‘Let go, Cassie, or I’ll push you off the train,’ said Raphael, angrily seizing her hand.

Cassandra burst into tears. Raphael suddenly realized that they were quarreling the first day they were together, fighting when they could have anything they wanted. He was ashamed.

‘All right, Cassie,’ he said. ‘You can run the old engine.’

Cassandra brightened up. ‘Thank you, Raff,’ she said sweetly.

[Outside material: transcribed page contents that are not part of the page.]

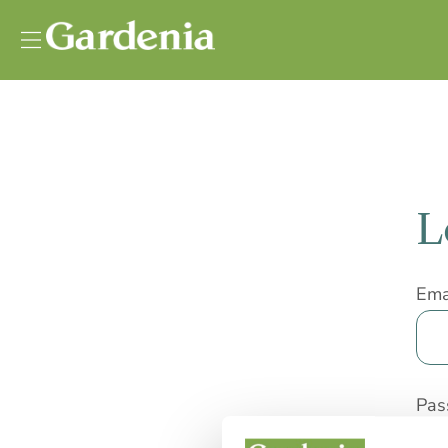
Vai al contenuto
L
Ema
Pas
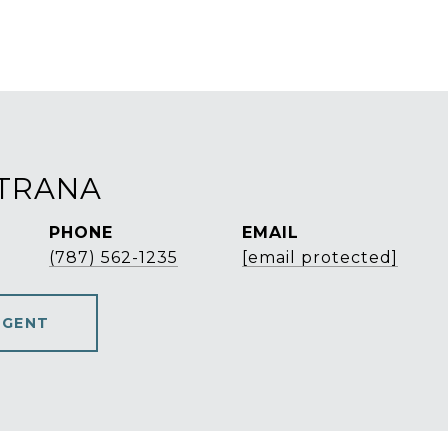
STRANA
PHONE
EMAIL
(787) 562-1235
[email protected]
AGENT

After lunch the Sorcerer took them to a room Cassie had never seen before which held an enormous doll’s house. It was a wonderful house. Each room had its small furnishings. In the bedrooms were bureaus and beds and rugs and electric lights that turned on and off. In the dining-room a miniature mechanico plied a vacuum cleaner, in the kitchen a cook was cooking food on a little electric range, while in the front parlor sat a mechanical man listening to a radio machine from which issued strange infinitesimal squeaks and noises. ‘Just like the radio at home,’ laughed Cassandra joyfully.

When they had grown tired of the doll’s house, they returned to the garden and ordered two small racing automobiles. They drove these up and down the asphalt paths, stopping every once in a while to change the tires for the fun of it.

Toward the end of the afternoon Raphael suddenly thought, ‘I should like an aeroplane.’ And he clapped his hands.

But this time he was denied. ‘The Master said you were not to have an aeroplane,’ explained the mechanico. ‘He was afraid you might try to escape.’

Escape! What nonsense! He was having far too good a time to escape.

‘All right,’ he said petulantly. ‘If I can’t, I suppose that’s all there is to it.’ Raphael had forgotten Gæa and the animals and Aunt Mary.